There's a tiny cottage industry of mocking the prevalence "finally" in tech headlines — rightfully so — but this is one of the cases where it's merited: Google's cloud storage product, Google Drive is here after years of hints, teasing, rumors and speculation. It doesn't do anything that's never been done before at this point — in fact, it feels like a product that Google should've been offering forever ago.
What is it? A hard drive in the sky, shared between all your devices. It's a lot like Dropbox, if you're familiar with it. You put a file, basically any kind of file, in your Drive, it shows up everywhere else you have Drive installed— your other computers (PC or Mac), tablets and phone (Android only now, the iOS app is en route) — perfectly synced. Google Docs is built-in, theoretically making it easy to share files and collaborate on them. So if you start a Google Doc, it saves a link to it on your computer, in your Drive folder; changes made on your local machine show up in the cloud instantly, and vice versa. If you're not familiar with how Dropbox works, typically you have a Dropbox folder, and everything in that folder is synced to the cloud — the major difference is that Dropbox stores actual copies of your files on your local hard drive, but Google doesn't. Still, perhaps the best thing over Dropbox, besides the tight integration with Google products? Search. Optical character recognition is built into Drive via Docs, so you can actually search through PDFs (even scanned images), which is kind of killer. You get 5GB for free, though you can buy 25GB for $2.50 a month, 100GB for $5 a month, and so on.

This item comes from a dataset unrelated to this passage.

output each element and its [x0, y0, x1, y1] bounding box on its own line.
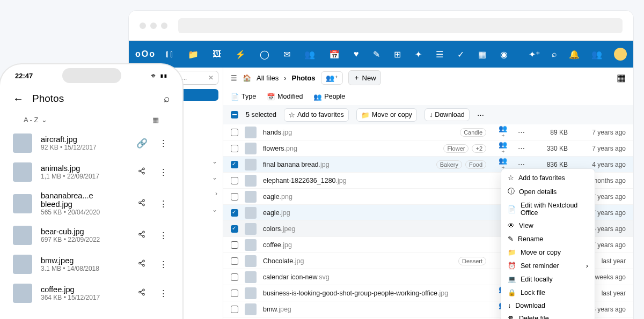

While geeks and early adopters have been onto cloud storage and sharing services like Dropbox, drop.io, CloudApp, MobileMe (*snort*) etc., etc., etc. for a while — my life practically depends on Dropbox — the promise of Google Drive is that normal(er) people might finally get a taste of how powerful cloud syncing services can be, the feeling of not worrying where that thing you were looking for is — it's everywhere you need it to be, all the time. That's why we can't stop talking about the cloud. When it works, it's not so much a cloud in the sky; it's kind of like gravity, pulling everything together in a way that feels natural.
Of course, like with every cloud service, there are some people with privacy concerns, but to the extent there are privacy concerns, they're no different than the ones you choose to ignore when you have a Google account and Gmail or a Dropbox account. You could be more secure and carry everything around thumb drives, sure. You could also ride a horse and not technically ever be in a car accident.
If it works the way it's supposed to — which, the inability to edit documents offline is a serious killjoy, so still holding our breath here — I suspect it'll be the first new Google product in a long time that everybody loves, in the same way they love Gmail. And Google could use some love right now.